This article first appeared on the Official Website of the Islamic Resistance in Lebanon.
As the Israeli occupation army withdrew from southern Lebanon on May 24, 2000, Zeinab al Mohammad, a resident of Tyre, set out for the liberated village of Adaisseh with her sister Siham, Siham’s husband—a native of the village—and their children. En route, Zeinab’s jeep was attacked by Israeli helicopters, causing the passengers to abandon the vehicle, which was subsequently destroyed. There were no casualties, although Siham’s infant daughter was dropped during the family’s dispersal and only recovered once the helicopters had moved on.
This is merely one of a countless number of episodes confirming that unilateral Israeli territorial withdrawals are not indicative of a shift in the state’s bellicose orientation, something that was underscored yet again in July and August of 2006 with the murder of approximately 1200 Lebanese civilians. The July War was initially described as retaliation for Hezbollah’s behavior but was subsequently acknowledged to have been planned in advance; as for other Israeli actions incongruent with the term “withdrawal,” these include periodic incursions by the Israel Defense Forces (IDF) into Lebanese territory and regular violations of Lebanese airspace by Israeli aircraft, some of which break the sound barrier as a courtesy gesture to Lebanese citizens below.
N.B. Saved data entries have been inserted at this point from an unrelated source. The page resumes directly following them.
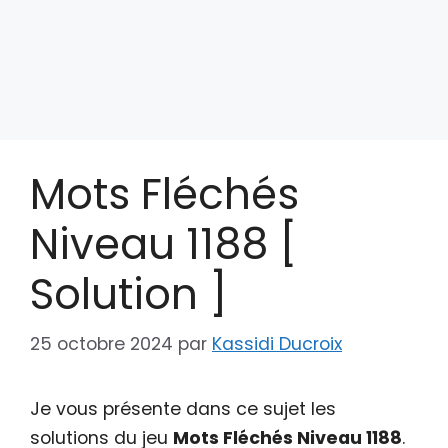
Mots Fléchés
Niveau 1188 [
Solution ]
25 octobre 2024
par
Kassidi Ducroix
Je vous présente dans ce sujet les
solutions du jeu
Mots Fléchés Niveau 1188
.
During my visit to south Lebanon earlier this month, predictions of an impending Israeli attack abounded, and friends reported keeping bags with essential personal items next to the doors of their homes in case they were required to evacuate at a moment’s notice. It is in denying the citizens of Lebanon a sense of permanence and stability that Israel attempts to prevent a consolidation of strength on the part of the Resistance, although judging from the course and outcome of the July War this policy has in fact had the opposite effect.
Before it became blatantly apparent that Israel was incapable of eliminating Hezbollah from the regional hierarchy of power, United States Secretary of State Condoleezza Rice classified the 2006 assault on Lebanon as the “birth pangs of a new Middle East.” Other prominent figures who have in the past identified a potential regional model in Israeli policy vis-à-vis Lebanon include The New York Times foreign affairs columnist Thomas Friedman, whose 2004 argument in favor of a unilateral Israeli withdrawal from Gaza was based on his claim that, by withdrawing from south Lebanon, Israel “went from holding the strategic and moral low ground, to holding the strategic and moral high ground.”
According to Friedman, Israel’s supposed multifaceted ascension occurred as follows:
When Israel was occupying south Lebanon it was embroiled in a guerrilla war in which it could never use its vast military superiority. It was going mano a mano with Hezbollah. Worse, any Hezbollah attack on Israel was seen by the world as legitimate resistance. Once Israel was out, it could use its superior air power to retaliate for Hezbollah attacks — and the world didn’t care.”
Not explained is how “going mano a mano” accounts for such events as the murder of over 100 civilians at the United Nations compound in Qana in 1996. As for the world’s cares, these are suggested by superpower machinations to postpone ceasefires in Israeli wars on its neighbors, such as the 2008-09 attack on Gaza in which Gazan civilians enjoyed 400 times as many casualties as their Israeli counterparts and which highlighted the strategic and moral high ground attained by Israel in its unilateral “withdrawal” from said territory in 2005. Additional moral high ground has been staked out by denying Gazans access to hospitals and preventing them from obtaining pencils and tahini.
Since its foundation, the state of Israel has consistently invoked victimhood to justify warmongering regional policies. A truly new Middle East would thus be one in which moral accreditation is not granted based on the deliberate inversion of aggressor and victim.